Van 1886 af verslapte in zekere zin de activiteit der A.B., die nu over geen eigen orgaan meer beschikten, maar die toch van 1886 tot 1923 niet minder dan 23 afzonderlijke boekdelen uitgaven, waaronder de Geschiedenis der Rederijkerskamer de Olijftak door F. Donnet, De rekeningen dezer zelfde kamer door E. Dilis, als ook de voortzetting van de briefwisseling van Plantin door Max Rooses.

In 1923 brak voor de „Mij der A.B.” (nu „Vereniging der A.B.” geworden) een periode aan van herleving, bloei en intense bedrijvigheid. Voortaan had ze weder een eigen orgaan en wel ditmaal een tijdschrift voor brede lezerskring, waarin het geschiedkundig en kunsthistorisch gedeelte bijzonder verzorgd zou worden. Het was de met tweetalige titel Gulden Passer (Le Compas d’or), eerste manier, tijdschrift „gewijd aan de geschiedenis van de Antwerpsche typographie in het bijzonder, en verder aan alles wat daarmee in verband staat... tot op het einde der 17de eeuw”. Bij de reorganisatie speelden Arth. H. Cornette en Em.
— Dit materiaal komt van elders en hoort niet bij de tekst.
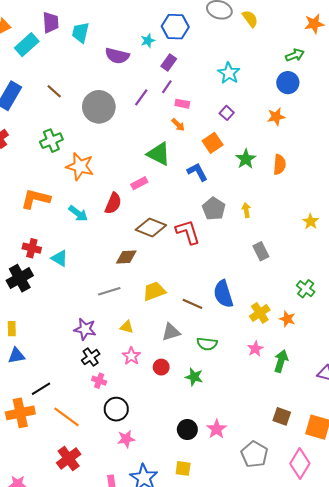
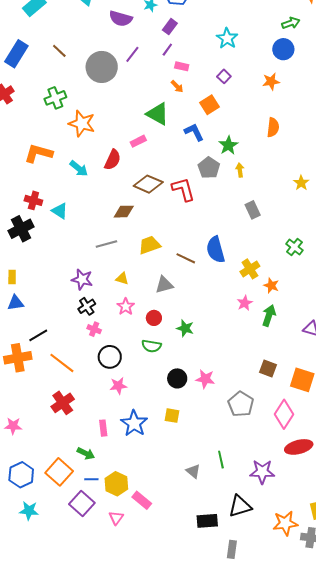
purple line: (141, 97) -> (132, 54), moved
green star: (246, 159) -> (228, 145), moved
orange star: (287, 319) -> (271, 285), moved
green semicircle: (207, 344) -> (152, 346), moved
pink star: (217, 429) -> (205, 379), turned -30

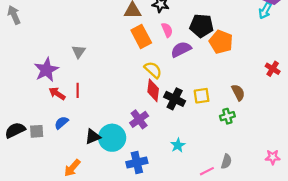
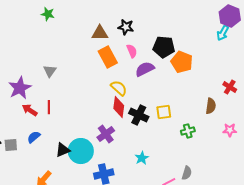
brown semicircle: (238, 92) -> (211, 106), moved, turned 35
pink star: (273, 157) -> (230, 130), moved

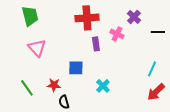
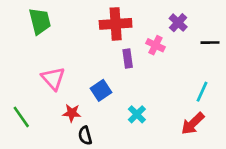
pink triangle: (37, 48) -> (53, 78), moved
blue square: (76, 68) -> (101, 90), turned -35
green line: (27, 88) -> (21, 117), moved
red arrow: (156, 92) -> (193, 124), moved

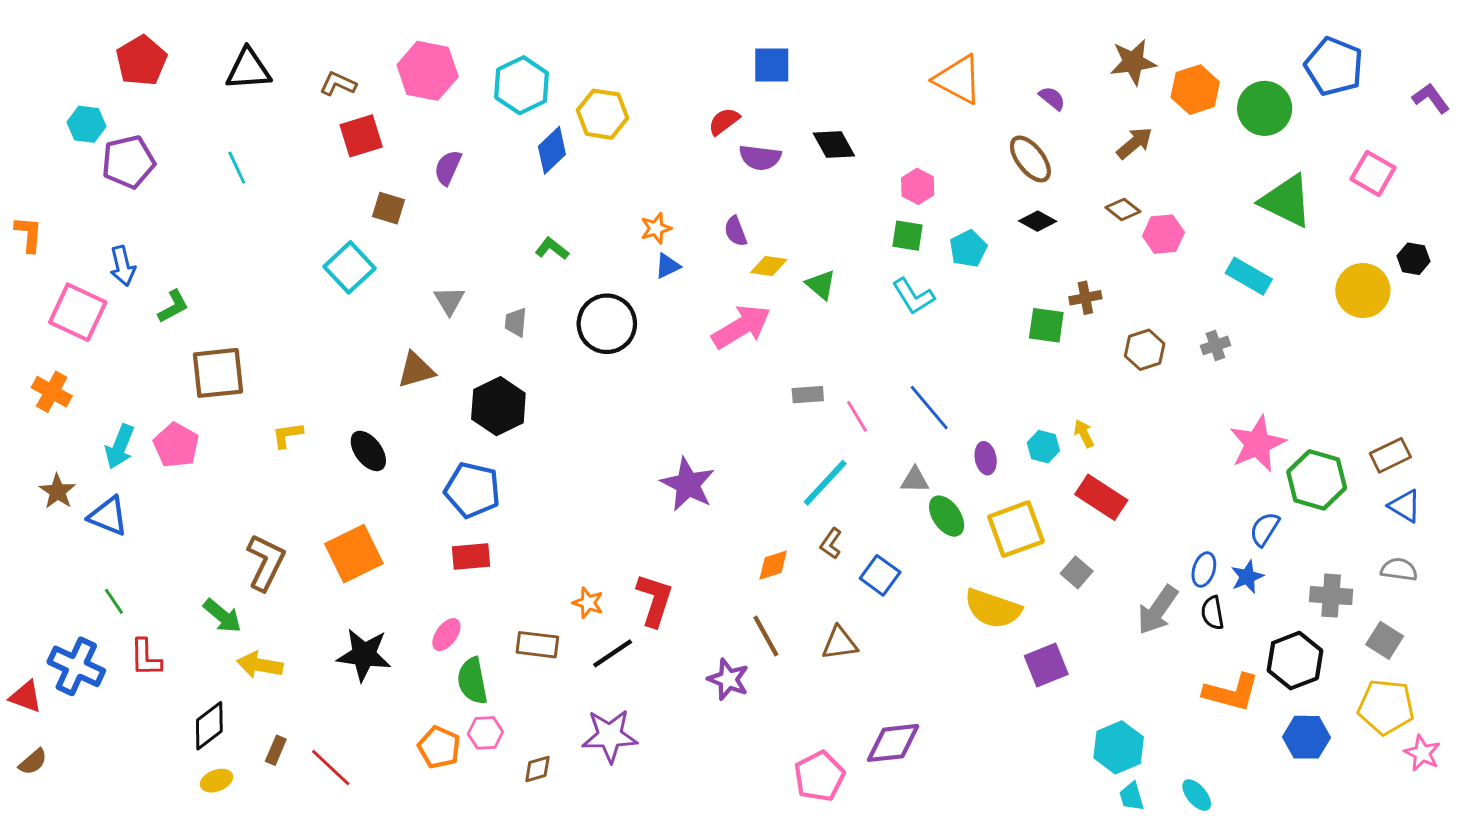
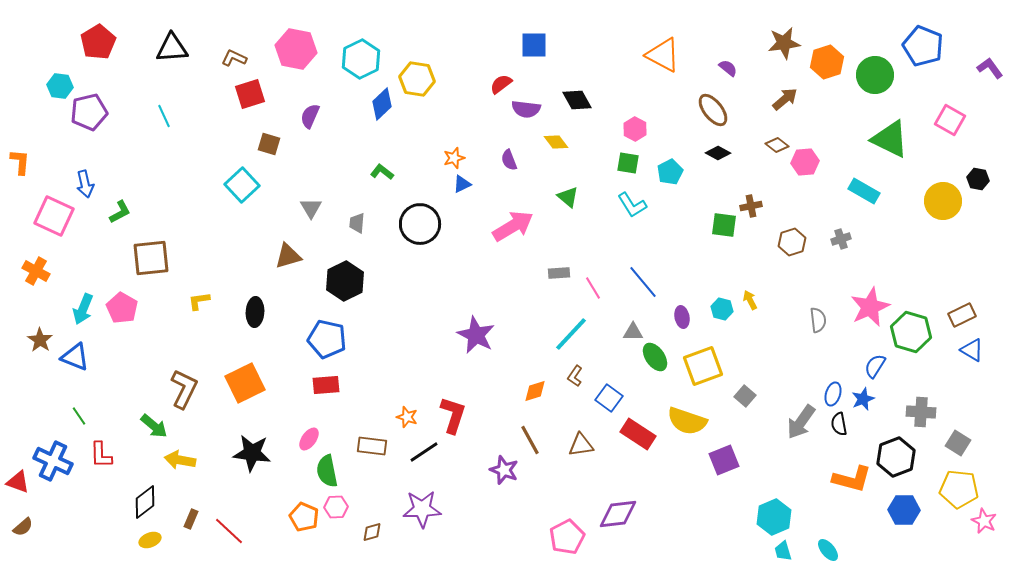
yellow diamond: (769, 266) -> (556, 142), moved, turned 45
black ellipse: (368, 451) -> (255, 312), turned 40
red rectangle: (1101, 497) -> (638, 434), moved
gray semicircle: (1399, 570) -> (818, 320), moved, turned 75

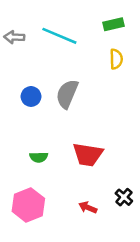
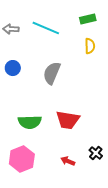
blue circle: (31, 96) -> (13, 68), moved
green semicircle: (39, 157) -> (30, 122), size x1.6

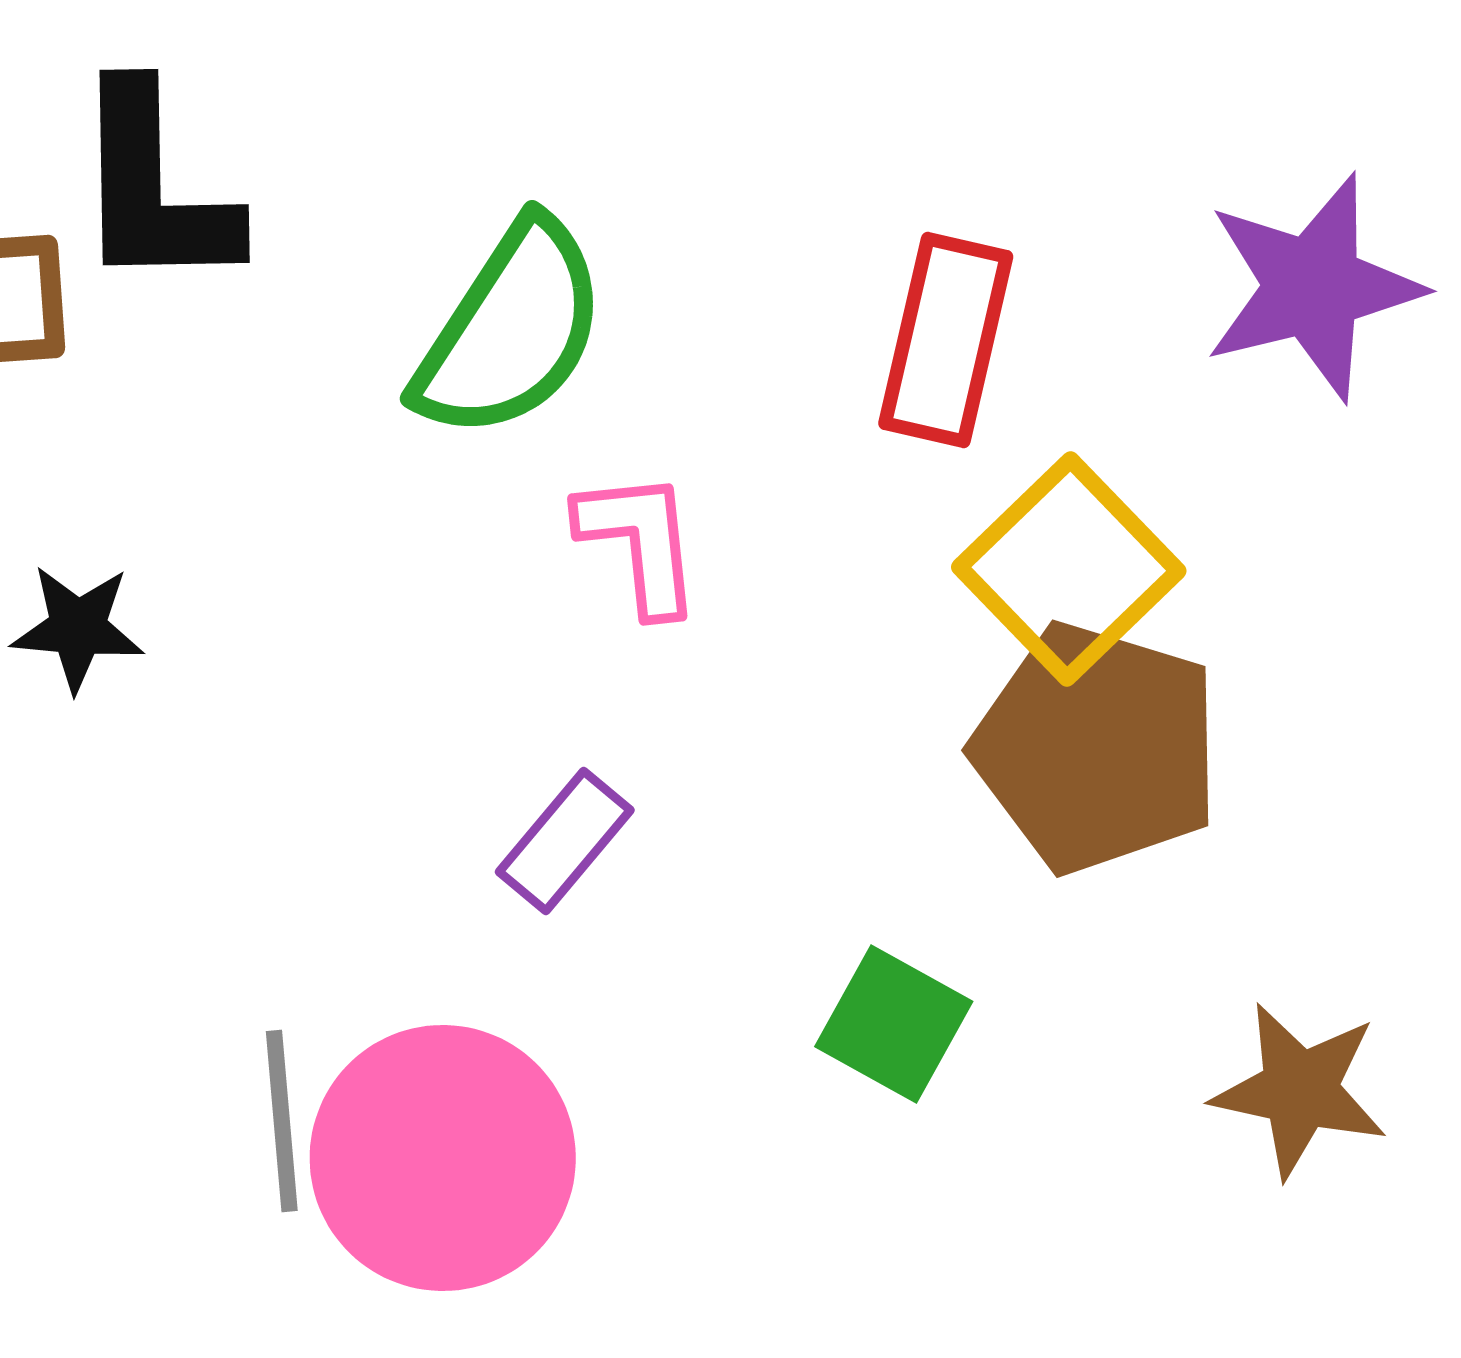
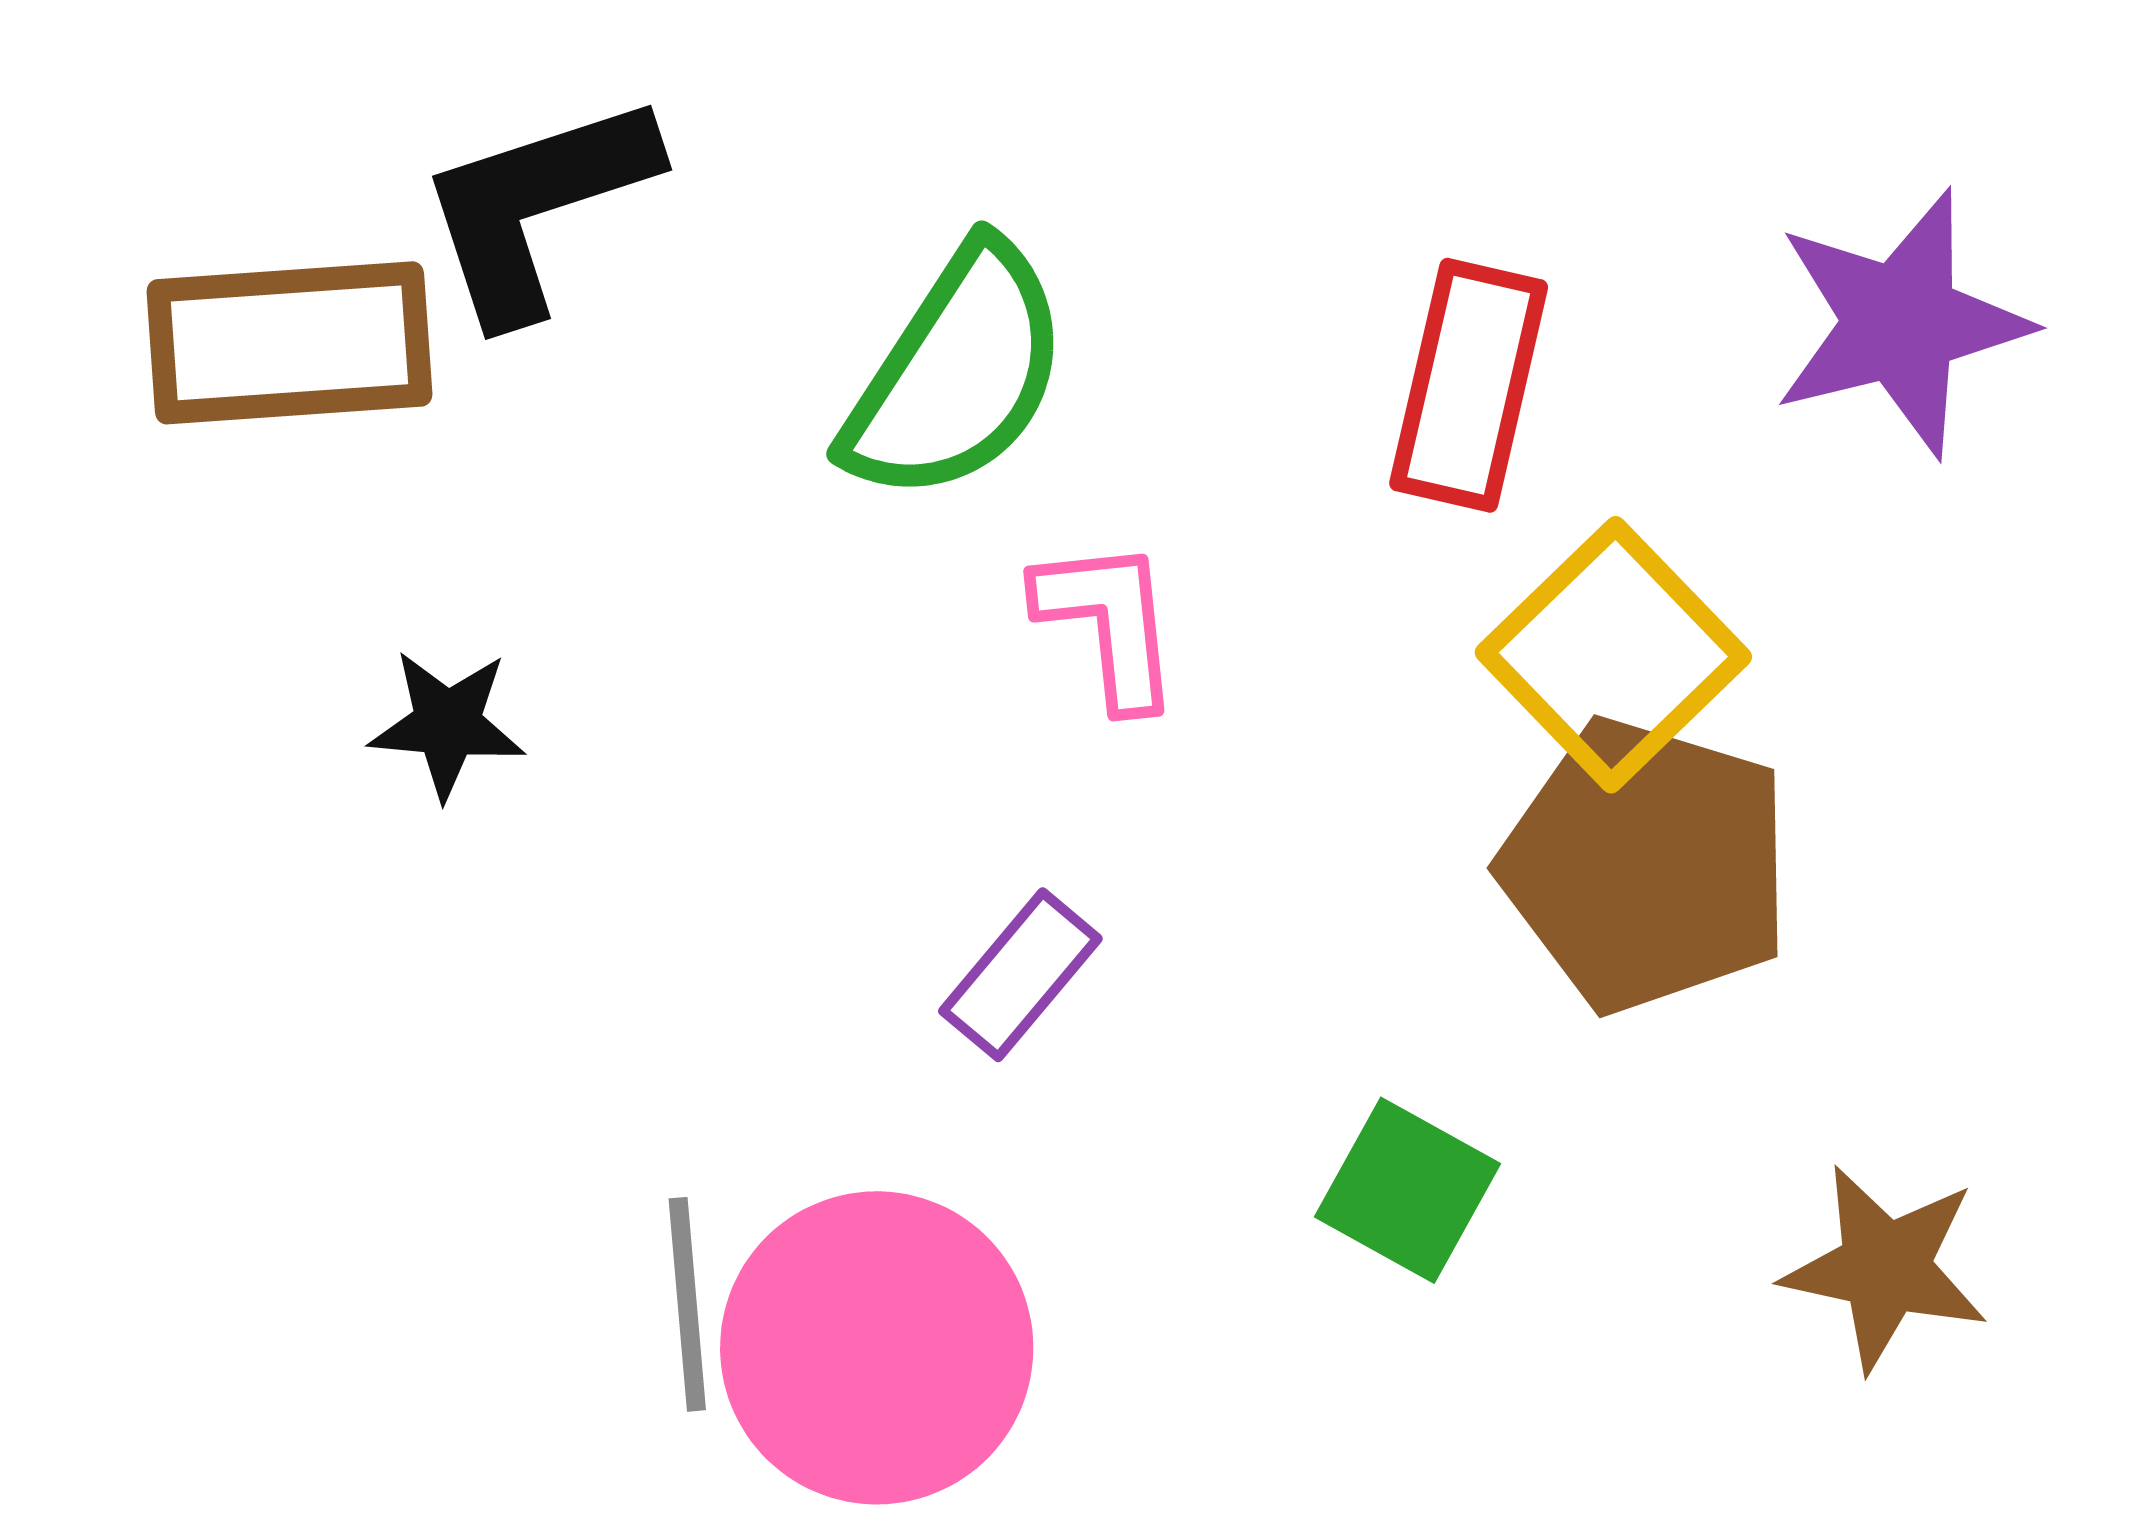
black L-shape: (154, 188) -> (537, 206), turned 73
Van Heurck een voorname rol, echter vooral Maurits Sabbe, sedert 1919 tot opvolger van Max Rooses benoemd als conservator van het Museum Plantin Moretus. De vereniging telde toen zeven bestuursleden en zeven ereleden, o.w. Henri Pirenne, Wouter Nijhoff, P. S. Allen en Henri Stein; 17 werkende en 17 corresponderende leden enz.; voorts tot 144 (in 1929) begunstigende leden. Nevens het tijdschrift, dat een zeer goede faam had, bezorgden de A.B. tijdens deze periode ook nog een hele reeks afzonderlijke uitgaven, alhoewel in kleiner aantal dan vroeger, o.a. De Briefwisseling van de gebroeders Verdussen (1669-’72) door M.

Sabbe bezorgd, en de heruitgave door prof. dr R. Verdeyen van de Colloquia et dictionariolum septem linguarum gedrukt door Fickaert te Antwerpen in 1616.

De vrees dat met de dood van M. Sabbe in 1938 voor de vereniging en haar orgaan een tijdperk van verslapping en inzinking zou beginnen, werd niet bewaarheid. Nieuwe krachten zorgden er dadelijk voor dat gereedliggend werk spoedig werd gepubliceerd, en 1940 luidde in het bestaan van de V.d.A.B. een derde en bloeiende periode in. Een intense propaganda om nieuwe leden en medewerkers aan te werven werd met des te meer succes bekroond, daar ze vergemakkelijkt werd door het feit dat de vereniging haar uitsluitend of althans overwegend Antwerps karakter thans niet verder meer principieel handhaafde. „Haar werking strekt zich in feite over heel Vlaanderen uit; uit tijdschrift en afzonderlijke uitgaven blijkt dat zij haar aandacht wijdt niet alleen aan de geschiedenis der Antwerpse typografie, maar aan deze van geheel Zuid-Nederland. Vooral sedert het verdwijnen van De Vlaemsche Bibliophilen (door haar opgeslorpt) groepeert zij in haar schoot de liefhebbers van het oude boek uit alle gewesten van het Vlaamsche land”. Deze princiepsverklaring weerspiegelde zich weldra in het bestuur, in het tijdschrift De Gulden Passer, tweede manier, waarvan de titel eentalig werd, al werden er, net als vroeger, artikelen in andere talen dan het Nederlands in opgenomen, als ook in de afzonderlijke uitgaven, waarmede de leden thans elk jaar werden bedacht.

DR C. DEBAIVE

Lit.: De publicaties van de Ver. der Antw. Biblioph.; Prospectus 1940 van Den Gulden Passer; Bericht aan de leden van de Ver. d. A. B. (De Gulden Passer 1941, nr 1-2, p. 141-148); C. Debaive De „Ver. d. A.

B.” en haar orgaan „De Gulden Passer” in Wetensch. Tijdingen, Gent, jrg 6 (1941), nr 7 en 8.